Canada has long contended with harms arising from injection drug use. In response to epidemics of HIV infection and overdose in Vancouver in the mid-1990s, a range of actors advocated for the creation of supervised injection facilities (SIFs), and after several unsanctioned SIFs operated briefly and closed, Canada's first sanctioned SIF opened in 2003. However, while a large body of evidence highlights the successes of this SIF in reducing the health and social harms associated with injection drug use, extraordinary efforts were needed to preserve it, and continued activism by local people who inject drugs (PWID) and healthcare providers was needed to promote further innovation and address gaps in SIF service delivery. A growing acceptance of SIFs and increasing concern about overdose have since prompted a rapid escalation in efforts to establish SIFs in cities across Canada. While much progress has been made in that regard, there is a pressing need to create a more enabling environment for SIFs through amendment of federal legislation. Further innovation in SIF programming should also be encouraged through the creation of SIFs that accommodate assisted injecting, the inhalation of drugs. As well, peer-run, mobile, and hospital-based SIFs also constitute next steps needed to optimize the impact of this form of harm reduction intervention.

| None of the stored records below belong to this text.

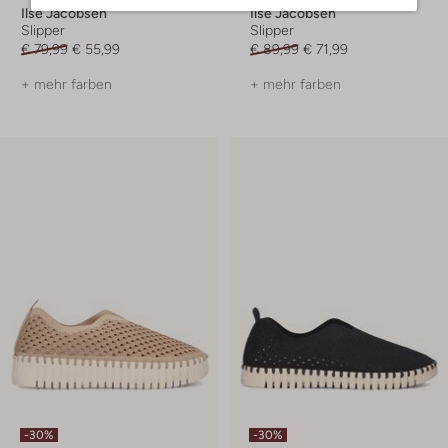
Ilse Jacobsen
Ilse Jacobsen
Slipper
Slipper
€ 79,99
€ 55,99
€ 89,99
€ 71,99
+ mehr farben
+ mehr farben
-30%
-30%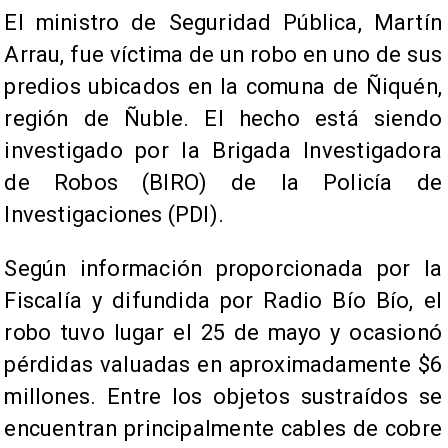
El ministro de Seguridad Pública, Martín
Arrau, fue víctima de un robo en uno de sus
predios ubicados en la comuna de Ñiquén,
región de Ñuble. El hecho está siendo
investigado por la Brigada Investigadora
de Robos (BIRO) de la Policía de
Investigaciones (PDI).
Según información proporcionada por la
Fiscalía y difundida por Radio Bío Bío, el
robo tuvo lugar el 25 de mayo y ocasionó
pérdidas valuadas en aproximadamente $6
millones. Entre los objetos sustraídos se
encuentran principalmente cables de cobre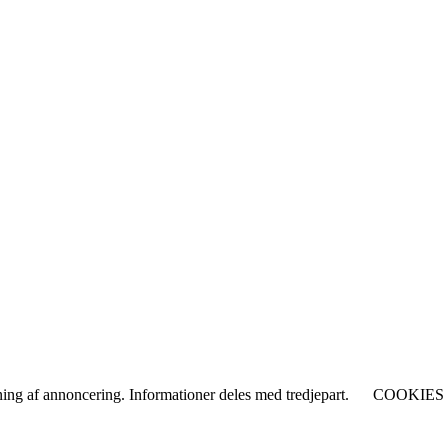
etning af annoncering. Informationer deles med tredjepart.
COOKIES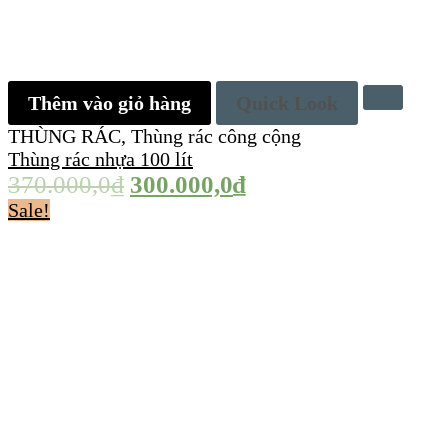
Thêm vào giỏ hàng
Quick Look
THÙNG RÁC
,
Thùng rác công cộng
Thùng rác nhựa 100 lít
370.000,0
₫
300.000,0
₫
Sale!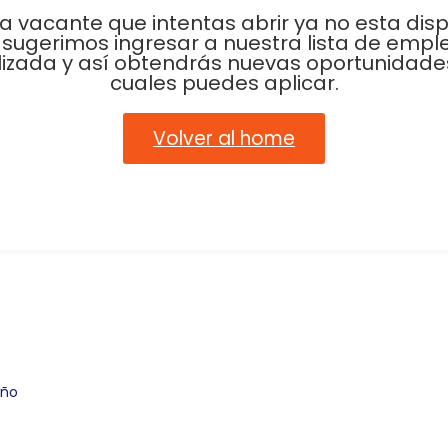
La vacante que intentas abrir ya no esta disp
 sugerimos ingresar a nuestra lista de empl
lizada y así obtendrás nuevas oportunidades
cuales puedes aplicar.
Volver al home
eño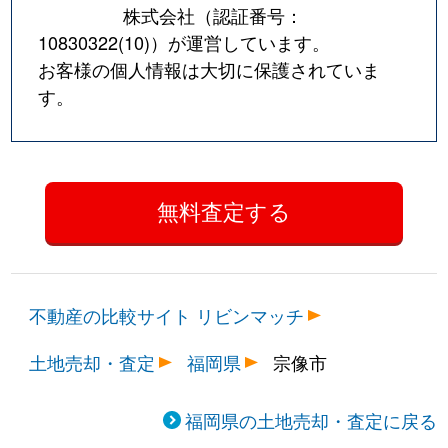
株式会社（認証番号：
10830322(10)
）が運営しています。
お客様の個人情報は大切に保護されていま
す。
不動産の比較サイト リビンマッチ
土地売却・査定
福岡県
宗像市
福岡県の土地売却・査定に戻る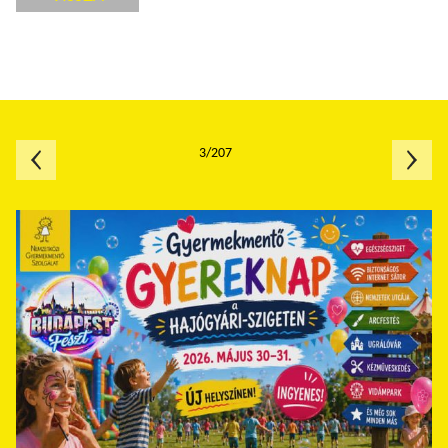
3/207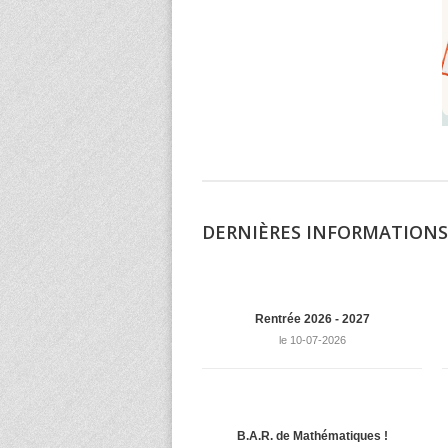
DERNIÈRES INFORMATIONS
Rentrée 2026 - 2027
le 10-07-2026
B.A.R. de Mathématiques !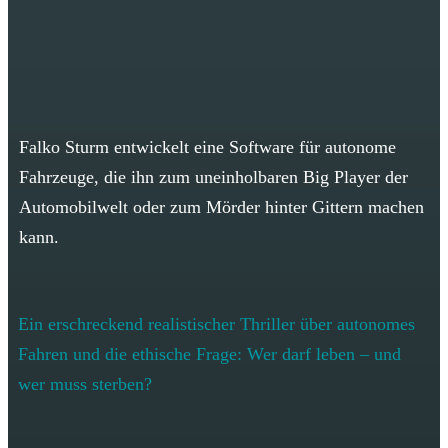
Falko Sturm entwickelt eine Software für autonome
Fahrzeuge, die ihn zum uneinholbaren Big Player der
Automobilwelt oder zum Mörder hinter Gittern machen
kann.
Ein erschreckend realistischer Thriller über autonomes
Fahren und die ethische Frage: Wer darf leben – und
wer muss sterben?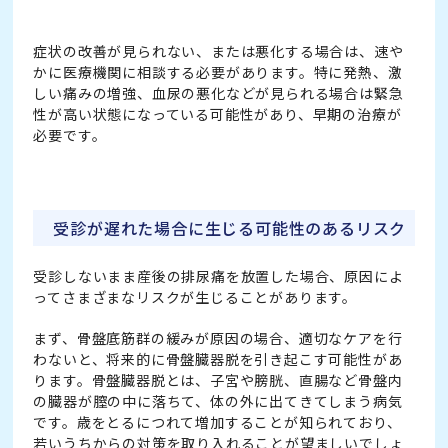
症状の改善が見られない、または悪化する場合は、速や
かに医療機関に相談する必要があります。特に発熱、激
しい痛みの増強、血尿の悪化などが見られる場合は緊急
性が高い状態になっている可能性があり、早期の治療が
必要です。
受診が遅れた場合に生じる可能性のあるリスク
受診しないまま産後の排尿痛を放置した場合、原因によ
ってさまざまなリスクが生じることがあります。
まず、骨盤底筋群の緩みが原因の場合、適切なケアを行
わないと、将来的に骨盤臓器脱を引き起こす可能性があ
ります。骨盤臓器脱とは、子宮や膀胱、直腸など骨盤内
の臓器が膣の中に落ちて、体の外に出てきてしまう病気
です。歳をとるにつれて増加することが知られており、
若いうちからの対策を取り入れることが望ましいでしょ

长期以来,加拿大一直在应对注射吸毒带来的危害。20世纪90年代中期,温哥华出现了艾滋病毒感染和药物过量流行的情况,一系列相关方倡导设立受监管的注射设施(SIF)。在几个未经批准的SIF短暂运营并关闭后,加拿大首个获得批准的SIF于2003年开业。然而,尽管大量证据表明该SIF在减少与注射吸毒相关的健康和社会危害方面取得了成功,但仍需付出巨大努力来维持它,并且需要当地注射毒品者(PWID)和医疗保健提供者持续开展积极行动,以推动进一步创新并解决SIF服务提供方面的差距。此后,对SIF的认可度不断提高,以及对药物过量问题的日益关注,促使加拿大各地城市加快了设立SIF的努力。尽管在这方面已经取得了很大进展,但迫切需要通过修订联邦立法为SIF创造更有利的环境。还应通过设立能够提供辅助注射、药物吸入服务的SIF来鼓励SIF项目的进一步创新。此外,由同伴运营、流动式和基于医院的SIF也是优化这种减少伤害干预形式效果所需的后续步骤。